Just before Luckett entered the scene, Santamaria-Koppell’s Subaru hatchback was facing east, positioned at the white line in front of the crosswalk. She was waiting for the light, on her way home from work. She couldn’t see Luckett’s Dodge Charger in her rearview mirror because an SUV was blocking her vision. But she could hear it.

“I heard a long screech,” Santamaria-Koppell said. The next thing she knew, Santamaria-Koppell was in the intersection. Her Subaru had slid just beyond the crosswalk when she slammed on her brakes.

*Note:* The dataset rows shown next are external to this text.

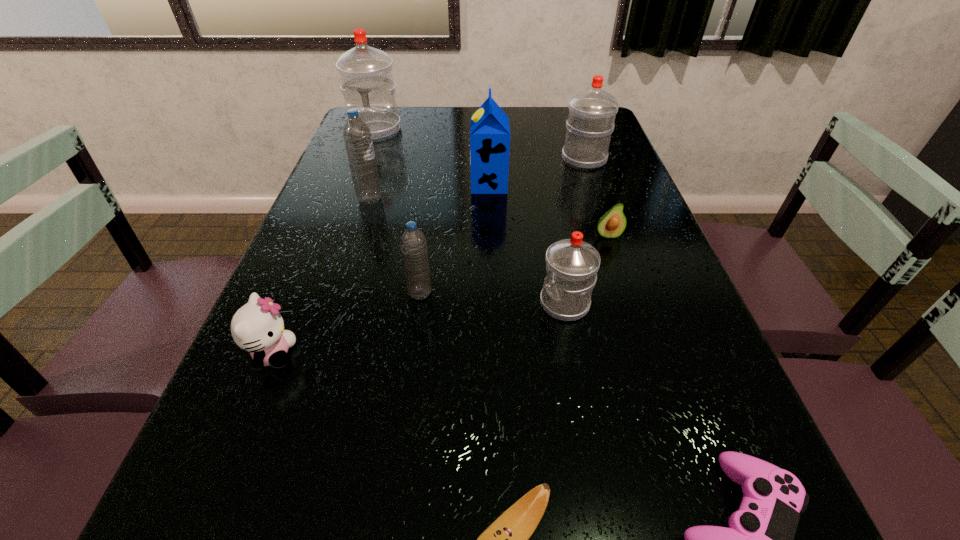 Where is `the right blue water bottle`? This screenshot has height=540, width=960. the right blue water bottle is located at coordinates (413, 243).

Image resolution: width=960 pixels, height=540 pixels. I want to click on the eighth farthest object, so click(257, 327).

The image size is (960, 540). Find the location of `the fourth shortest object`. the fourth shortest object is located at coordinates (257, 327).

Find the location of a particular element. the fifth farthest object is located at coordinates (612, 224).

Locate an element on the screen. Image resolution: width=960 pixels, height=540 pixels. green avocado is located at coordinates (612, 224).

Where is `vacant space located on the handle side of the farthest water bottle`? This screenshot has height=540, width=960. vacant space located on the handle side of the farthest water bottle is located at coordinates (348, 206).

Where is `blank area located with the cap open on the blue carton`? The image size is (960, 540). blank area located with the cap open on the blue carton is located at coordinates (380, 184).

The height and width of the screenshot is (540, 960). I want to click on blank area located with the cap open on the blue carton, so click(x=329, y=184).

Where is `vacant area situated with the cap open on the blue carton`? This screenshot has width=960, height=540. vacant area situated with the cap open on the blue carton is located at coordinates (423, 184).

This screenshot has height=540, width=960. I want to click on free space located on the handle side of the second farthest water bottle, so click(566, 107).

From there, she felt hazy. All she knew was that she wanted to get out of the car. She could see liquid running along the street behind her, and it smelled like gasoline. The ambulance came and someone asked her, “Are you injured?”

“I said, ‘I don’t know.’ So they said, ‘We’ll come right back,’” Santamaria-Koppell recalled. “I was so delirious, I was walking in circles.”

Santamaria-Koppell waited on a curb for about 45 minutes. Her mother, Janice Koppell, talked to her on the phone and said she would be right there. But when Koppell approached the scene, she was told Santamaria-Koppell was at the emergency room, instead. So Koppell drove to Florida Hospital Flagler and again called her daughter — but she was still sitting on the curb in the median, watching a helicopter arrive to pick up Luckett and transport her to the hospital.

Santamaria-Koppell said she wasn’t ever given a report or any other insurance information at the scene. “I felt like nobody knew I was there,” she said. She eventually was transported to the hospital.

Given the complexity of the scene, Florida Highway Patrol Lt. Justin Asbury said, it’s not uncommon for someone involved in a crash like the one on Feb. 10 to need to wait for an hour to be given the report.

The list of tasks for the officers is long: assist the injured; ensure there are no other threats to public safety, such as a down power wire, as a result of the crash; help arrange for the injured to be transported to safety; collect insurance information of all involved; verify whether seat belts were in use; recreate the scene, including which lanes were being traveled in by the vehicles and at what speeds; summon tow trucks.

“There is a lot of stuff to do in any crash, and when you add multiple vehicles, it adds up,” Asbury said.

He did say, though, that the report should have been given to Santamaria-Koppell. “It’s required to be given at the scene, and if it wasn’t, it should have been,” he acknowledged, adding that the FHP was the lead agency in the incident.

“It just bears witness to the craziness (of the incident),” he said. “Palm Coast isn’t used to that kind of stuff. It was kind of a learning experience for everybody.”

As a result, Santamaria-Koppell still doesn’t know where her car is. She was told it was going to be towed but not by which company.

In the meantime, she is now undergoing medical treatment for head, neck and back trauma.

“My doctor is worried about my neck, so I got checked out (Wednesday),” she said. “But it’s … going to take a while. It’s not moving. It feels like I’m already in a brace. … I have migraines, and when I try to move my eyes, I can’t follow things as well. He said it could be something that wears off.”

Santamaria-Koppell said that when she saw the helicopter taking Luckett away, her first thought was not very generous: “Really? We’re going to airlift her and treat her like a queen after all this?”

But after reflecting, she said: “We can learn from her that many different people are on the road and we need to be extra aware.”